:: Exercise requirements ::
Make an exact copy of the lines from the one containing "DAKAR S'ENGAGE CONTRE LA" through the end of the records below, and leave out every picture.

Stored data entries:
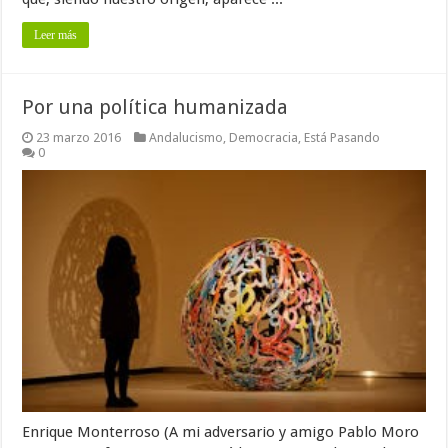
Leer más
Por una política humanizada
23 marzo 2016
Andalucismo
,
Democracia
,
Está Pasando
0
Enrique Monterroso (A mi adversario y amigo Pablo Moro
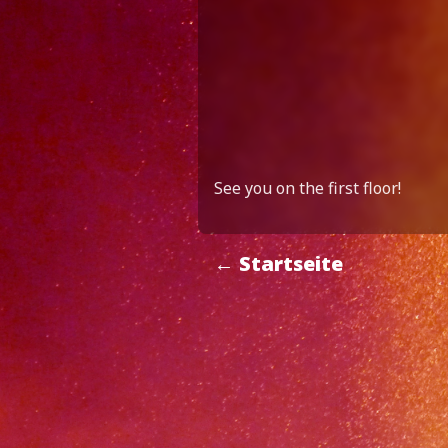
See you on the first floor!
← Startseite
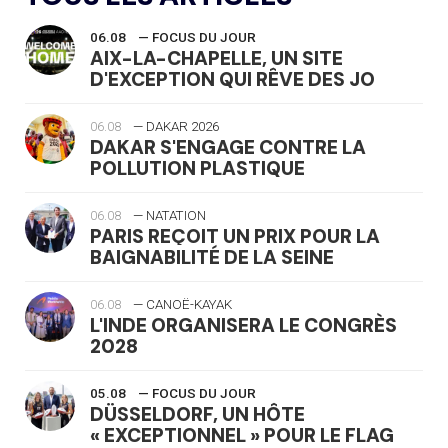
06.08
— FOCUS DU JOUR
AIX-LA-CHAPELLE, UN SITE
D'EXCEPTION QUI RÊVE DES JO
06.08
— DAKAR 2026
DAKAR S'ENGAGE CONTRE LA
POLLUTION PLASTIQUE
06.08
— NATATION
PARIS REÇOIT UN PRIX POUR LA
BAIGNABILITÉ DE LA SEINE
06.08
— CANOË-KAYAK
L'INDE ORGANISERA LE CONGRÈS
2028
05.08
— FOCUS DU JOUR
DÜSSELDORF, UN HÔTE
« EXCEPTIONNEL » POUR LE FLAG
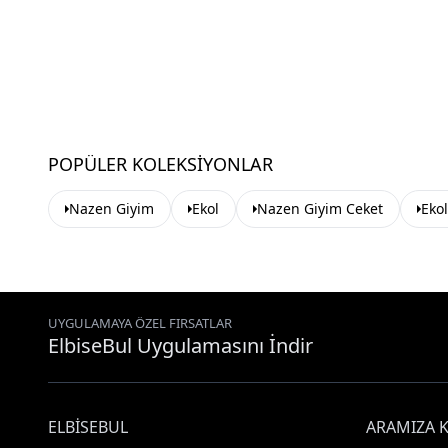
POPÜLER KOLEKSIYONLAR
Nazen Giyim
Ekol
Nazen Giyim Ceket
Eko
UYGULAMAYA ÖZEL FIRSATLAR
ElbiseBul Uygulamasını İndir
ELBISEBUL
ARAMIZA K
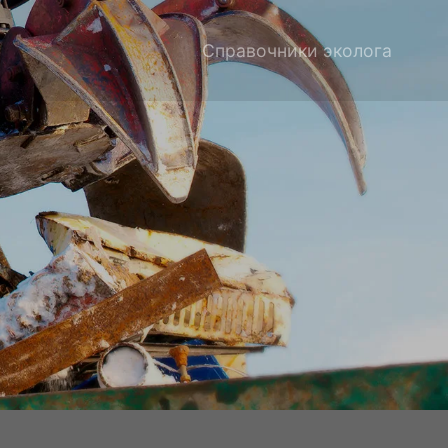
Справочники эколога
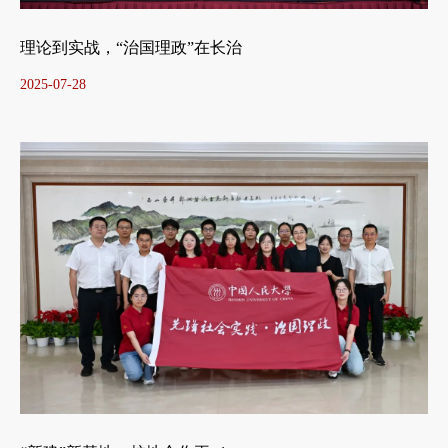
理论到实战，“治国理政”在长治
2025-07-28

:: Response to the exercise ::
DAKAR S'ENGAGE CONTRE LA
POLLUTION PLASTIQUE
06.08
— NATATION
PARIS REÇOIT UN PRIX POUR LA
BAIGNABILITÉ DE LA SEINE
06.08
— CANOË-KAYAK
L'INDE ORGANISERA LE CONGRÈS
2028
05.08
— FOCUS DU JOUR
DÜSSELDORF, UN HÔTE
« EXCEPTIONNEL » POUR LE FLAG
POPÜLER KOLEKSIYONLAR
Nazen Giyim
Ekol
Nazen Giyim Ceket
Eko
UYGULAMAYA ÖZEL FIRSATLAR
ElbiseBul Uygulamasını İndir
ELBISEBUL
ARAMIZA K
Справочники эколога
理论到实战，“治国理政”在长治
2025-07-28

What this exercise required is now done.